─── EXTRACTED INFORMATION ───

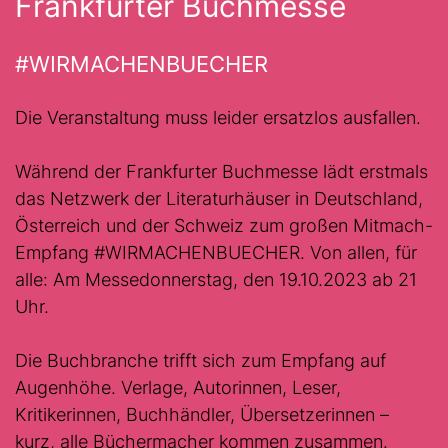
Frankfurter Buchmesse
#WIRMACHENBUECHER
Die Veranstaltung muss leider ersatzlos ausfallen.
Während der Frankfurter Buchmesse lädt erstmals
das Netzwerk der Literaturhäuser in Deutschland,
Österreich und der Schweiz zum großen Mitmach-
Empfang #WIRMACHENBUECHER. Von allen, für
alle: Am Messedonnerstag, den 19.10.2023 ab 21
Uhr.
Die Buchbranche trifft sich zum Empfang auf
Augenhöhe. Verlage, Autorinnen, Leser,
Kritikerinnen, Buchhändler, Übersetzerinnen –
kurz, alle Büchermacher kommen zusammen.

───
─── EXTRACTED INFORMATION ───

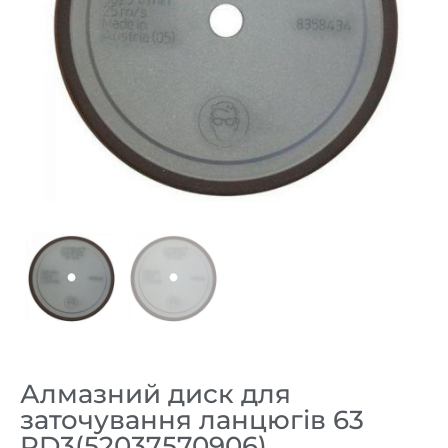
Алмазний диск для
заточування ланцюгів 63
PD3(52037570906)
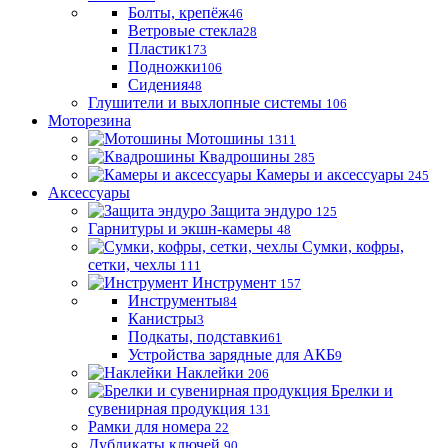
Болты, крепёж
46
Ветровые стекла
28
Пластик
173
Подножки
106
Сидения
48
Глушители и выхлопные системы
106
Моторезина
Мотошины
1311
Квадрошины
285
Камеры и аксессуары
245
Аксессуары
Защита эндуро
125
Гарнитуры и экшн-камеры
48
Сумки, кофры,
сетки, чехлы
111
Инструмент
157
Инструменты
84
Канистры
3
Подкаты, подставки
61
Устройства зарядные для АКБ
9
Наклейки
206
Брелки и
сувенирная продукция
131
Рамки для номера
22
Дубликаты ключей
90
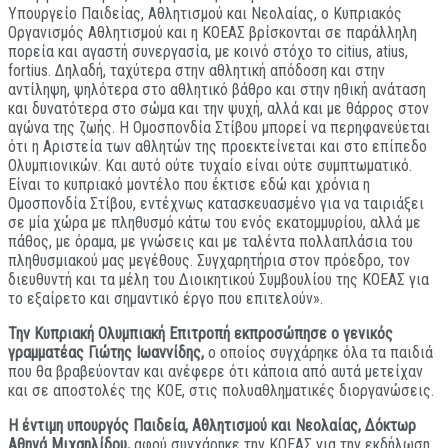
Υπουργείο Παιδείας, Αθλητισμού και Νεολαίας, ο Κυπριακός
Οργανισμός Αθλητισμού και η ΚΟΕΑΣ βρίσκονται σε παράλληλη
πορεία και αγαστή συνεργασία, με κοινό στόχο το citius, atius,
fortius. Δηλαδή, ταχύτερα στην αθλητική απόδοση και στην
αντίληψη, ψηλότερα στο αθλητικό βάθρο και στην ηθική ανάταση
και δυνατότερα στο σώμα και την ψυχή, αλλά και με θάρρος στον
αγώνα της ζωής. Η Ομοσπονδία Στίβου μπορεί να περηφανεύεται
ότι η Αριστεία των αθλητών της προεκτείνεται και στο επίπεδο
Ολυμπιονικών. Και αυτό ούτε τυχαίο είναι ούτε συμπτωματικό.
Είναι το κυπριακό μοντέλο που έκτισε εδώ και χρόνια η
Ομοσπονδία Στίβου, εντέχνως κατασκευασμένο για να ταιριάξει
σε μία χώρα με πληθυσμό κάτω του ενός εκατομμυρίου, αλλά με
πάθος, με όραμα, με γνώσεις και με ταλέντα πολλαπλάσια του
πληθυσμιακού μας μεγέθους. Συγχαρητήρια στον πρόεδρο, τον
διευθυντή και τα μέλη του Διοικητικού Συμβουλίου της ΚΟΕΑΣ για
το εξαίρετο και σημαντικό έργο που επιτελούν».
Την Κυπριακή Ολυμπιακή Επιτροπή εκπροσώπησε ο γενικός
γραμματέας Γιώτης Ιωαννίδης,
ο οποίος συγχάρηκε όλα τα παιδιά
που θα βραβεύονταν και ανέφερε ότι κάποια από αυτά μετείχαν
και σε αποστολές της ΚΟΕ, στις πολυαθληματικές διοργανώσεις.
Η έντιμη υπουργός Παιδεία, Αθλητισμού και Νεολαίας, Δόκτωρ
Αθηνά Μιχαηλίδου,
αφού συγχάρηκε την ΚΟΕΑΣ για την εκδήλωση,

───

• [DESCRIPTION OF THE TASK]
Your answer should be only the number of lines in the records that hold the word "ΚΟΕΑΣ".

• [SOLUTION TO THIS PROBLEM]
3